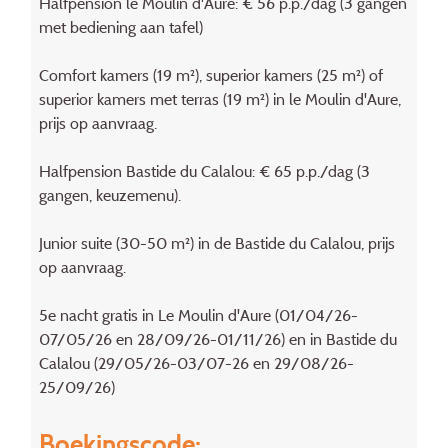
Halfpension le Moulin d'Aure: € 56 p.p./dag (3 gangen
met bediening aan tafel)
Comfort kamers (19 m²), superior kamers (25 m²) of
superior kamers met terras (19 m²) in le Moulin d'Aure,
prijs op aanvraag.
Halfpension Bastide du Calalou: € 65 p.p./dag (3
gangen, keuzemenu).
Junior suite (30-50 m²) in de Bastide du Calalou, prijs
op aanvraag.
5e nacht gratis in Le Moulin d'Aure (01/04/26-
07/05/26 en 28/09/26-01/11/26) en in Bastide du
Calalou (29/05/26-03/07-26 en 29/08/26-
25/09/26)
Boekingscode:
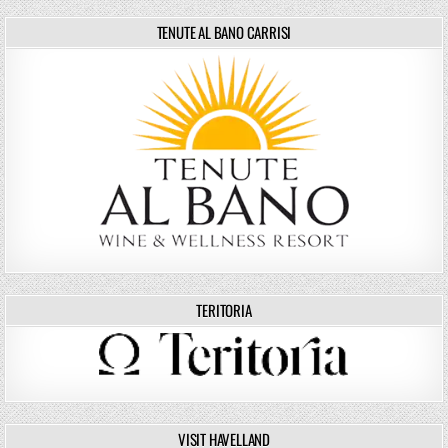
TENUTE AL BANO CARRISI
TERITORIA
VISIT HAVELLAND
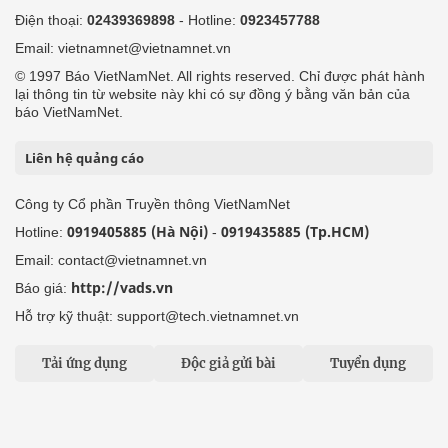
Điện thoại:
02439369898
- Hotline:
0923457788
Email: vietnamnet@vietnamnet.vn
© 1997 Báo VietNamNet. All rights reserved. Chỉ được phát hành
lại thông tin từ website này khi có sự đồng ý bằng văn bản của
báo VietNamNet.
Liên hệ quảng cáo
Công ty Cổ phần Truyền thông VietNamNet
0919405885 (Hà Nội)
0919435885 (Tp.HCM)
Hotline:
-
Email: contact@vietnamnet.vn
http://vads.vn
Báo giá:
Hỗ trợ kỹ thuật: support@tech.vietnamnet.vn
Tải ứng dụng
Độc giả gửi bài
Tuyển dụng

Directions for this task: Please reproduce nothing but the lines from the one containing "superior kamers met" through the closing line of the listing, retyped word for word, pictures excluded.

Solution for this problem:
superior kamers met terras (19 m²) in le Moulin d'Aure,
prijs op aanvraag.
Halfpension Bastide du Calalou: € 65 p.p./dag (3
gangen, keuzemenu).
Junior suite (30-50 m²) in de Bastide du Calalou, prijs
op aanvraag.
5e nacht gratis in Le Moulin d'Aure (01/04/26-
07/05/26 en 28/09/26-01/11/26) en in Bastide du
Calalou (29/05/26-03/07-26 en 29/08/26-
25/09/26)
Boekingscode:
TENUTE AL BANO CARRISI
TERITORIA
VISIT HAVELLAND
Điện thoại:
02439369898
- Hotline:
0923457788
Email: vietnamnet@vietnamnet.vn
© 1997 Báo VietNamNet. All rights reserved. Chỉ được phát hành
lại thông tin từ website này khi có sự đồng ý bằng văn bản của
báo VietNamNet.
Liên hệ quảng cáo
Công ty Cổ phần Truyền thông VietNamNet
0919405885 (Hà Nội)
0919435885 (Tp.HCM)
Hotline:
-
Email: contact@vietnamnet.vn
http://vads.vn
Báo giá:
Hỗ trợ kỹ thuật: support@tech.vietnamnet.vn
Tải ứng dụng
Độc giả gửi bài
Tuyển dụng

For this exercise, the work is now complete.